(Dataset entries)
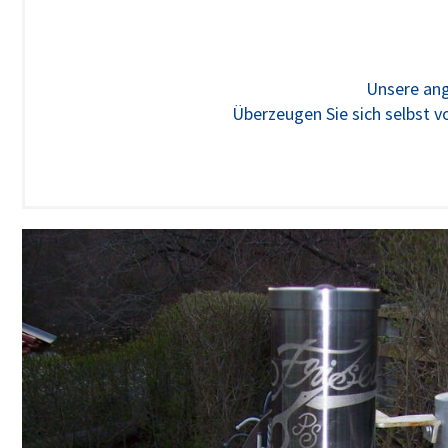
Unsere ang
Überzeugen Sie sich selbst vo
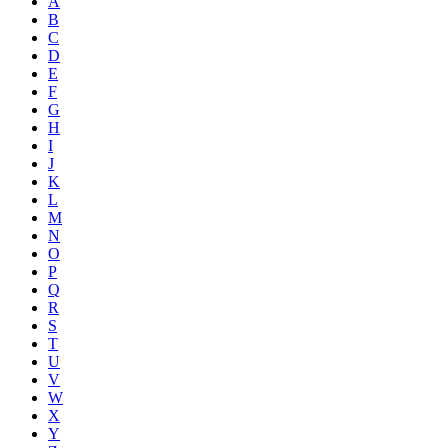
A
B
C
D
E
F
G
H
I
J
K
L
M
N
O
P
Q
R
S
T
U
V
W
X
Y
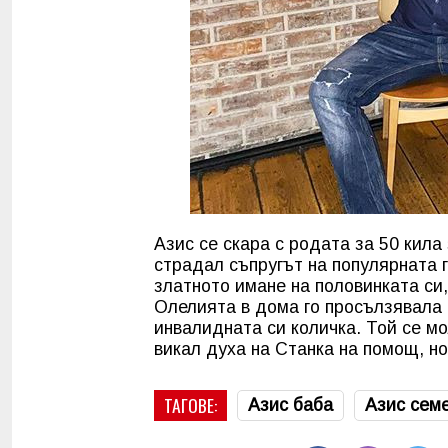
Азис се скара с родата за 50 кила 
страдал съпругът на популярната 
златното имане на половинката си,
Олелията в дома го просълзявала и
инвалидната си количка. Той се мо
викал духа на Станка на помощ, н
ТАГОВЕ:
Азис баба
Азис сем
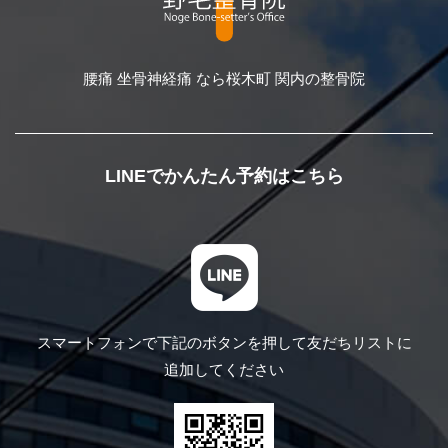
腰痛 坐骨神経痛 なら桜木町 関内の整骨院
LINEでかんたん予約はこちら
スマートフォンで下記のボタンを押して
友だちリストに
追加してください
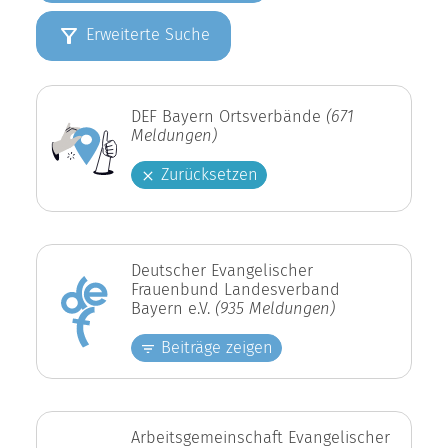
Erweiterte Suche
DEF Bayern Ortsverbände
(671
Meldungen)
Zurücksetzen
Deutscher Evangelischer
Frauenbund Landesverband
Bayern e.V.
(935 Meldungen)
Beiträge zeigen
Arbeitsgemeinschaft Evangelischer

* WHAT NEEDS TO BE DONE:
Only the lines from the one containing "Erweiterte Suche" through the end of the entries above should be written out, exactly and in full.

* EXERCISE SOLUTION:
Erweiterte Suche
DEF Bayern Ortsverbände
(671
Meldungen)
Zurücksetzen
Deutscher Evangelischer
Frauenbund Landesverband
Bayern e.V.
(935 Meldungen)
Beiträge zeigen
Arbeitsgemeinschaft Evangelischer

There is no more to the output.